In a blog post cross-posted at Tax Policy Center and Forbes, Howard Gleckman summarizes a talk that American Action Forum president and former CBO director Doug Holtz-Eakin made at a National Tax Association conference last week. Holtz-Eakin laid out four simple--or not so simple--steps to getting tax reform. As Gleckman summarizes, they are:

1. Recognize that the U.S. will have a progressive tax code (the flat tax, he said, is, “naïve”).

2. Agree on a top rate.

3. Agree on how much revenue you want to raise.

4. Eliminate or scale back the tax preferences you need to accomplish the first three.

Easy-peezy, as they say.

Gleckman says that agreeing on number one should be easy since the political consensus is there--not to say there aren't flat tax/consumption tax proponents out there. He rightly points out that number three is the key to a deal and the most difficult obstacle. The revenue target, however, has been an ongoing argument for a few years that has gone nowhere, which by default has meant that our revenue path has not been changed.

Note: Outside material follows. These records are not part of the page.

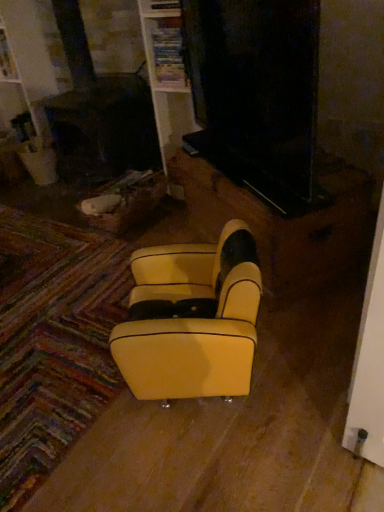 Question: Visually, is yellow leather/velvet rocking chair at center positioned to the left or to the right of yellow leather armchair at center?

Choices:
 (A) right
 (B) left

Answer: (B)

Question: From a real-world perspective, relative to yellow leather armchair at center, is yellow leather/velvet rocking chair at center vertically above or below?

Choices:
 (A) below
 (B) above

Agreeing how much revenue the government should raise as a percent of GDP is a much better way of targeting revenue rather than targeting the change from a baseline. It removes the games that have only gotten more complicated in a recent years as the number of temporary tax provisions has continued to rise and cloud the baseline. Also, it more explicitly links the process of collecting taxes to the size of government that is collectively desired. That's the point of taxes in the first place--to fund government.

Once policymakers agree on a revenue target and a top rate, Gleckman says, the politics becomes much easier.

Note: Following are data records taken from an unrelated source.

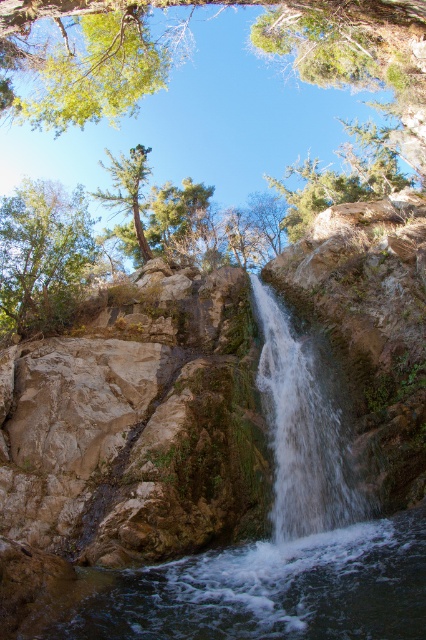 Who is positioned more to the left, clear water at center or green leafy tree at upper left?

green leafy tree at upper left is more to the left.

Is clear water at center below green leafy tree at upper left?

Correct, clear water at center is located below green leafy tree at upper left.

Identify the location of clear water at center. The width and height of the screenshot is (426, 640). (273, 589).

Between white textured water at center and green matte tree at upper center, which one appears on the right side from the viewer's perspective?

white textured water at center

Which is behind, point (324, 499) or point (138, 244)?

Point (138, 244)

Locate an element on the screen. This screenshot has height=640, width=426. white textured water at center is located at coordinates (302, 429).

Does clear water at center have a greater width compared to white textured water at center?

Indeed, clear water at center has a greater width compared to white textured water at center.

Can you confirm if clear water at center is shorter than white textured water at center?

Yes, clear water at center is shorter than white textured water at center.

The height and width of the screenshot is (640, 426). What are the coordinates of `clear water at center` in the screenshot? It's located at click(x=273, y=589).

This screenshot has width=426, height=640. Find the location of `clear water at center`. clear water at center is located at coordinates (273, 589).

The last step in Doug’s roadmap is figuring out how to pay for reform. And, oddly perhaps, that might be the easiest bit of all. As Ronald Reagan, Dan Rostenkowski, and Bob Packwood learned in 1986, once the leadership agrees on a rate and a revenue number, it is very hard for the lobbying class to fully protect its clients’ interests.

Tax reform is by no means simple. Even beyond the politics, there are a number of complex and technical issues that must be considered when overhauling the tax code. Still, lawmakers can make it easier on themselves by setting their goals ahead of time and working towards a system they can agree on that meets those goals.

Of course, if agreeing on goals were that easy, we wouldn't be in this position.